Should the word "with" occur in a line of the records, copy that line.
━━━ Data to use ━━━
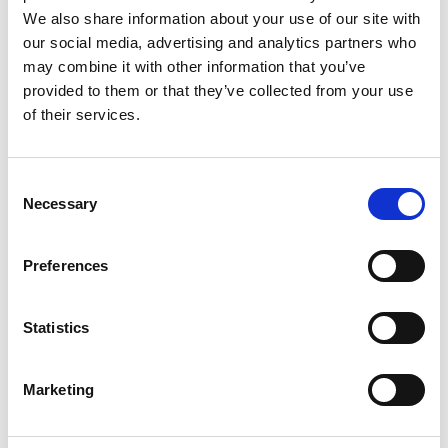
We also share information about your use of our site with
our social media, advertising and analytics partners who
may combine it with other information that you’ve
provided to them or that they’ve collected from your use
REVIEWS (20)
of their services.
20 reviews for
Vidarikand Powder – Pueraria Tuberosa
-100% Pure and Natural
Consent
Necessary
Selection
Rated
4
Sophia
(verified owner)
–
May 9, 2023
Preferences
out of 5
A seamless shopping experience. Very satisfied.
Statistics
Rated
4
Emma
(verified owner)
–
June 5, 2023
Marketing
out of 5
A delightful experience every time I order.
━━━
▶ Reply
We also share information about your use of our site with
may combine it with other information that you’ve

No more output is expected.